----- INFORMATION SUPPLIED
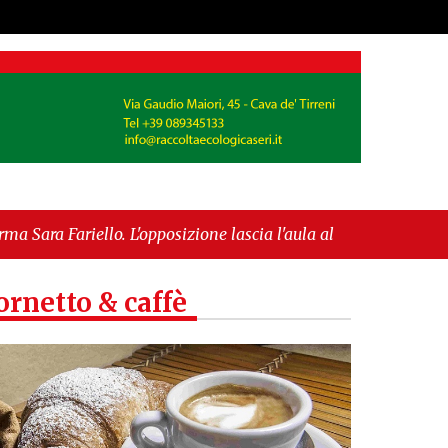
pposizione lascia l'aula al momento del voto"
-
ropea per l’IGP"
ornetto & caffè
----------
**HOW TO COMPLETE THIS TASK**
Output a faithful copy of the data, with each picture left out.

**EXPECTED ANSWER**
pposizione lascia l'aula al momento del voto"
-
ropea per l’IGP"
ornetto & caffè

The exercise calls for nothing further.